Als voorbeeld noemt hij het blijvend grasland. „Ik zit in een gebied met veel bollenkwekers, dus als ik mijn bedrijf ooit verkoop dan is de kans groot dat hier een bollenkweker komt te zitten. Wat heeft een bollenkweker aan grasland? Helemaal niks. Ik draai dan uiteindelijk op voor dat verschil, terwijl ik liever zelf zo’n keuze maak.”

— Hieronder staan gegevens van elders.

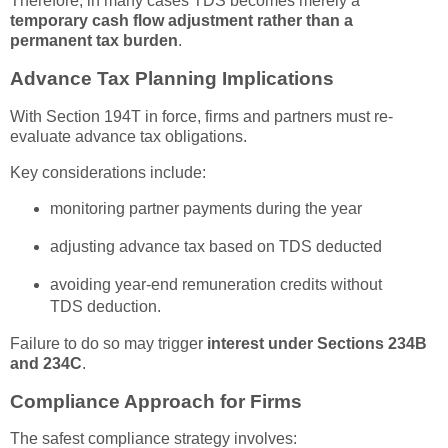
Therefore, in many cases TDS becomes merely a
temporary cash flow adjustment rather than a
permanent tax burden
.
Advance Tax Planning Implications
With Section 194T in force, firms and partners must re-
evaluate advance tax obligations.
Key considerations include:
monitoring partner payments during the year
adjusting advance tax based on TDS deducted
avoiding year-end remuneration credits without
TDS deduction.
Failure to do so may trigger
interest under Sections 234B
and 234C
.
Compliance Approach for Firms
The safest compliance strategy involves:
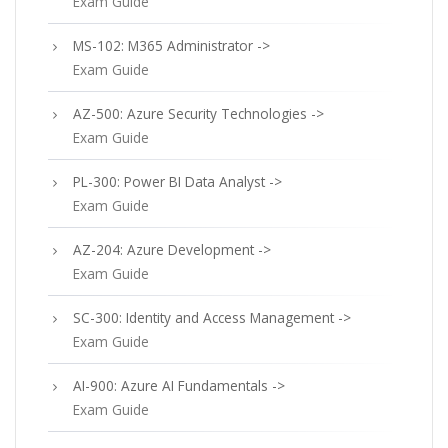
Exam Guide
MS-102: M365 Administrator ->
Exam Guide
AZ-500: Azure Security Technologies ->
Exam Guide
PL-300: Power BI Data Analyst ->
Exam Guide
AZ-204: Azure Development ->
Exam Guide
SC-300: Identity and Access Management ->
Exam Guide
AI-900: Azure AI Fundamentals ->
Exam Guide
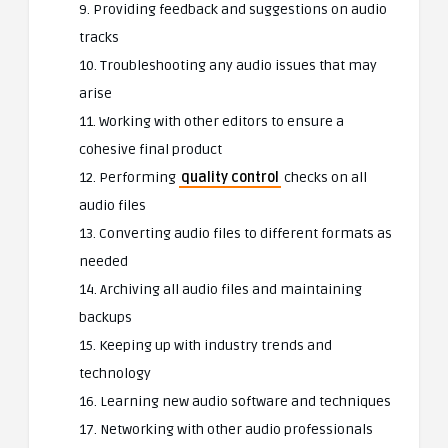
9. Providing feedback and suggestions on audio
tracks
10. Troubleshooting any audio issues that may
arise
11. Working with other editors to ensure a
cohesive final product
12. Performing
quality control
checks on all
audio files
13. Converting audio files to different formats as
needed
14. Archiving all audio files and maintaining
backups
15. Keeping up with industry trends and
technology
16. Learning new audio software and techniques
17. Networking with other audio professionals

Ze vinden dat zulke plannen op zijn minst langs de leden moeten. Konijn: „Als een meerderheid zegt: ‘We gaan het zo doen’, dan hoef ik het daar niet mee eens te zijn, maar dan is wel duidelijk dat wat het bestuur wil breder wordt gedragen en kan ik er beter mee leven. Maar nu moeten we van alles, anders lopen we premies mis. En dat stapelt zich hard op, waardoor we wel mee moeten met iets waarmee we het niet eens zijn.”
Tot januari
De ontevreden Cono-boeren hadden nog tot januari om een hoger beroep in te stellen. Iets wat overigens ook voor Cono gold, omdat de rechter de boeren gelijk gaf op het punt van de boete die stond voor het niet leveren van GMO-vrije melk.